The gas phase mass spectrometer analyzed the product concentration in hexane.
As a result, as shown in FIG. 8, the yield of amorpha-4,11-diene reached about 13.2g/L after 70 hours.
The fermentation liquid obtained by synchronous extraction and fermentation of the organic phase is centrifuged to separate the organic phase and the water phase (containing bacteria), wherein the product is in the organic phase, so that the product can be separated by distillation, extraction and the like and used as a medicinal product for synthesizing artemisinin or other medicines. The organic phase can be recovered by evaporation or rectification.

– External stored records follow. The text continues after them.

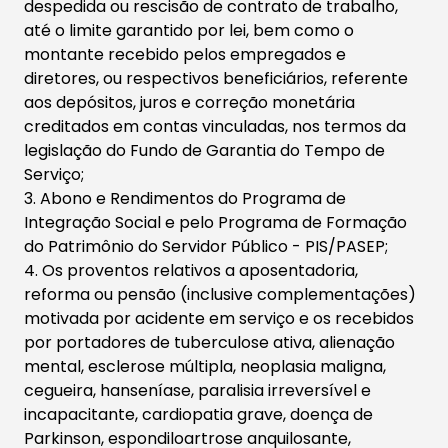
despedida ou rescisão de contrato de trabalho,
até o limite garantido por lei, bem como o
montante recebido pelos empregados e
diretores, ou respectivos beneficiários, referente
aos depósitos, juros e correção monetária
creditados em contas vinculadas, nos termos da
legislação do Fundo de Garantia do Tempo de
Serviço;
3. Abono e Rendimentos do Programa de
Integração Social e pelo Programa de Formação
do Patrimônio do Servidor Público - PIS/PASEP;
4. Os proventos relativos a aposentadoria,
reforma ou pensão (inclusive complementações)
motivada por acidente em serviço e os recebidos
por portadores de tuberculose ativa, alienação
mental, esclerose múltipla, neoplasia maligna,
cegueira, hanseníase, paralisia irreversível e
incapacitante, cardiopatia grave, doença de
Parkinson, espondiloartrose anquilosante,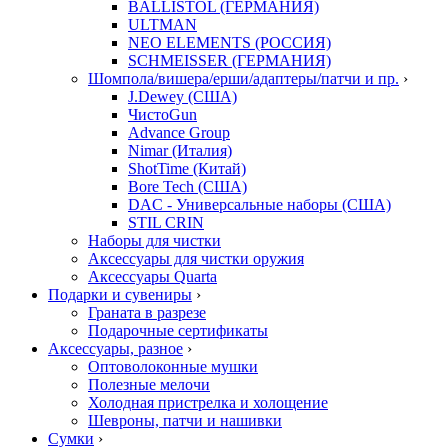
BALLISTOL (ГЕРМАНИЯ)
ULTMAN
NEO ELEMENTS (РОССИЯ)
SCHMEISSER (ГЕРМАНИЯ)
Шомпола/вишера/ерши/адаптеры/патчи и пр.
›
J.Dewey (США)
ЧистоGun
Advance Group
Nimar (Италия)
ShotTime (Китай)
Bore Tech (США)
DAC - Универсальные наборы (США)
STIL CRIN
Наборы для чистки
Аксессуары для чистки оружия
Аксессуары Quarta
Подарки и сувениры
›
Граната в разрезе
Подарочные сертификаты
Аксессуары, разное
›
Оптоволоконные мушки
Полезные мелочи
Холодная пристрелка и холощение
Шевроны, патчи и нашивки
Сумки
›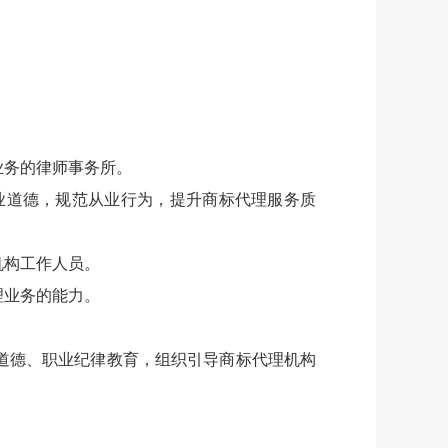
业务的律师事务所。
业道德，规范从业行为，提升商标代理服务质
机构工作人员。
理业务的能力。
道德、职业纪律教育，组织引导商标代理机构
。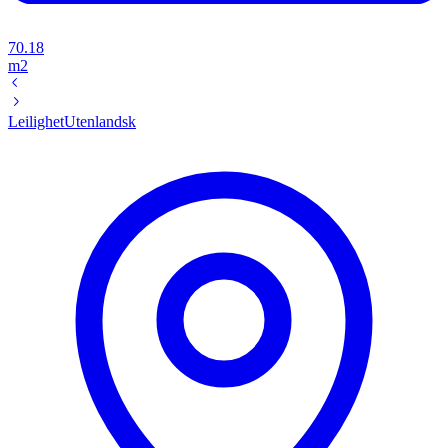
70.18
m2
Leilighet
Utenlandsk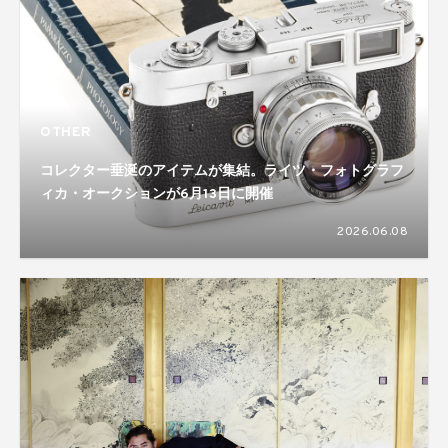
OTHER
コレクター垂涎のアイテムが集結。ライツ・フォトグラフ
ィカ・オークションが6月13日に開催
2026.06.08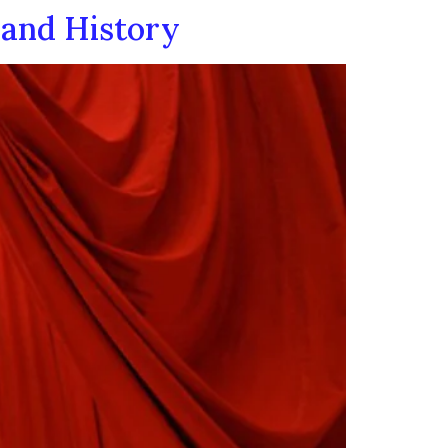
and History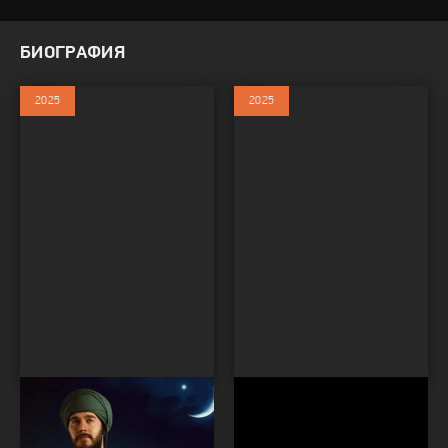
БИОГРАФИЯ
2025
2025
Вефа Султан
Адиле Нашит
Сериалы / Сериалы 2025 /
Фильмы / Драма / Биография /
Биография / Исторический
Фильмы 2025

The fermentation liquid after solid phase simultaneous adsorption fermentation is centrifuged and membrane shared to separate water phase, solid phase and thallus, wherein the product is in solid phase and is further extracted with solvent to obtain product for use in medicine product to synthesize artemisinin or other medicines. The solid sorbent is directly recycled after being washed and dried. The sorbent can also be fixed inside by devices such as filler, so that the separation and the reutilization are simpler.
The above description of the present invention is intended to be illustrative. Various modifications, additions and substitutions for the specific embodiments described may be made by those skilled in the art without departing from the scope of the invention as defined in the accompanying claims.